Many runs use only part of this path. For example, a specialist can answer a question with tools and references without creating a plan.
Why these controls exist
Raw model calls are hard to control when agents need to work with real data and real actions.
Flow AI adds optimized controls around the model:
- agents provide role defaults for coordination, planning, execution, and specialist work
- plans make proposed actions reviewable, portable between agents, and safe to execute after approval
- tools make capabilities explicit
- approvals gate sensitive plans and tool calls
- references keep large or sensitive data outside prompts
- runtime events make execution observable
- eval scorers check trajectories, planned actions, executed actions, and final responses without forcing a specific agent architecture
Choosing how much structure to add
Start with the least structure that protects the work:
- Use a specialist when the task is narrow and your application can select the agent directly.

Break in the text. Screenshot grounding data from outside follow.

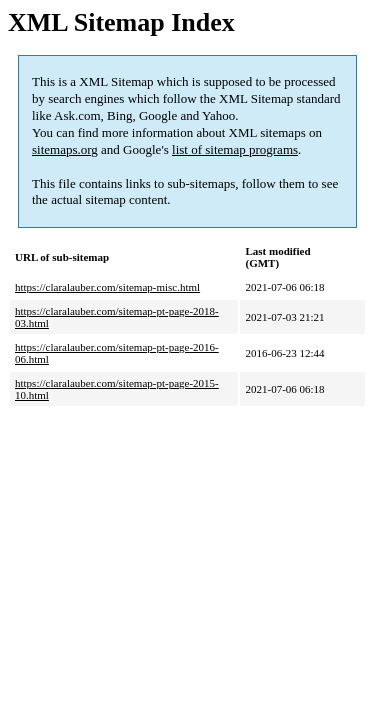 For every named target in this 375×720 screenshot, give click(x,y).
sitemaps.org (65, 149)
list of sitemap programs (235, 149)
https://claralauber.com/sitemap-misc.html (107, 287)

- Add a coordinator when the model should decide where work goes.
- Add tools when the agent needs explicit access to data, APIs, or services.
- Add references when data is large, sensitive, or shared across steps.
- Add approvals when a tool call or plan could affect real systems.
- Add plans when actions should be inspectable, revisable, approved, and passed efficiently between planner and executor.
The coordinator-planner-approval-executor architecture is a strong default for write-capable data agents, but it is not the only option.